No matter if your child is five or 15, he should already be aware of the changes he is expected to make. Parenting specialist Angela Rossmanith, notes, “Avoid telling your child about change at the last moment. Give them time to adjust, to ask questions, to be involved in some way.” This is only fair. If your boss was planning to relocate the company, wouldn’t you want to know as soon as possible in order to prepare for the change? The same consideration should be given to your children. They will be the ones who must travel to their new school building, deal with their new teachers, and work in their new classrooms. So allow them enough time to process the change. Letting your children in on what lies ahead will allow them time to fully undergo the grief process.

Keep other things constant

Keep routines in place when your children are dealing with change. Karen Stephens, an early childhood program specialist and parenting writer suggests this: “Daily, predictable routines convey comfort, stability, and dependability to children. They are a great antidote to change, which often makes children feel out of control and helpless.” Stick to the routine of eating dinner each night at the same time, or the routine of taking your child to the library every Saturday — especially as your child adjusts to his or her new school situation. Also, keep other school-related issues that you can control the same, such as the types of lunches you pack for your child, or the time your child does homework.

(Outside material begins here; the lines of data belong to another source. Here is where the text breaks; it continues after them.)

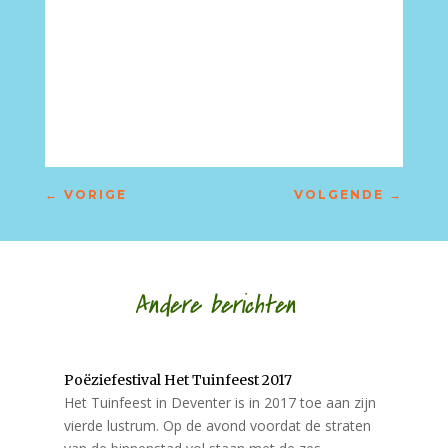
←
VORIGE
VOLGENDE
→
Andere berichten
Poëziefestival Het Tuinfeest 2017
Het Tuinfeest in Deventer is in 2017 toe aan zijn
vierde lustrum. Op de avond voordat de straten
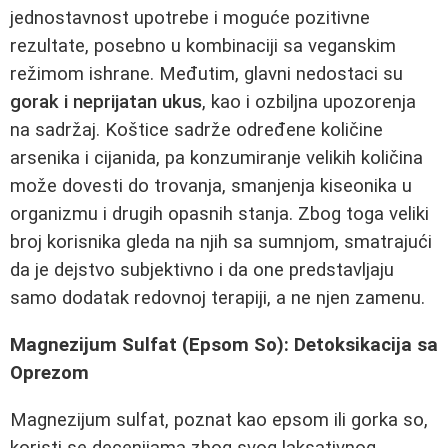
jednostavnost upotrebe i moguće pozitivne
rezultate, posebno u kombinaciji sa veganskim
režimom ishrane. Međutim, glavni nedostaci su
gorak i neprijatan ukus
, kao i ozbiljna upozorenja
na sadržaj. Koštice sadrže određene količine
arsenika i cijanida, pa konzumiranje velikih količina
može dovesti do trovanja, smanjenja kiseonika u
organizmu i drugih opasnih stanja. Zbog toga veliki
broj korisnika gleda na njih sa sumnjom, smatrajući
da je dejstvo subjektivno i da one predstavljaju
samo dodatak redovnoj terapiji, a ne njen zamenu.
Magnezijum Sulfat (Epsom So): Detoksikacija sa
Oprezom
Magnezijum sulfat, poznat kao epsom ili gorka so,
koristi se decenijama zbog svog laksativnog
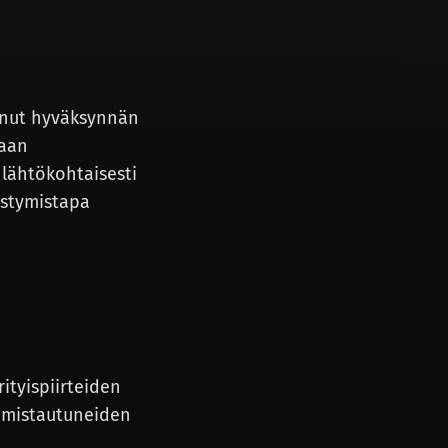
anut hyväksynnän
taan
 lähtökohtaisesti
estymistapa
ityispiirteiden
 omistautuneiden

Never let them see you sweat

You may be just as angry or disappointed as your child because of a school closure. Allow yourself time to grieve as well, but just not in front of your child. Again, children thrive in consistency and stability. When you are unnerved by change, your children will become even more stressed, because the persons they lean on for support no longer seem able to give it. Remain calm when you hear references to your child’s school closing. Instead of shouting at the TV or holding a vehement discussion over the phone, practice the method of restraint. Staying calm stops the anxiety and stress in your voice from reaching your children. It also allows them to view you as a great sounding board in order to relieve their own stress.

Make physical preparations for change

Lastly, get your child physically ready to change schools. Keep abreast of the latest news in regards to school closures. Watch out for letters, as well as any school-related phone and e-mail announcements, sent home from your child’s school about the closures. As your child’s school reports information to you, report this information to your child. Dr. Clare Bailey, of parent coaching organization Parenting Matters, advises parents to discuss with their children the details of everything the new school has to offer before the academic year begins. Your child, for instance, might have to attend school in a different location. Be sure to visit the new building with your child before the first day. If your child will be attending the same school with different classmates, discuss with your child ways to make new friends or how to not give in to peer pressure.

The more you talk to your child about what to expect, the better your child will be able to chances that come.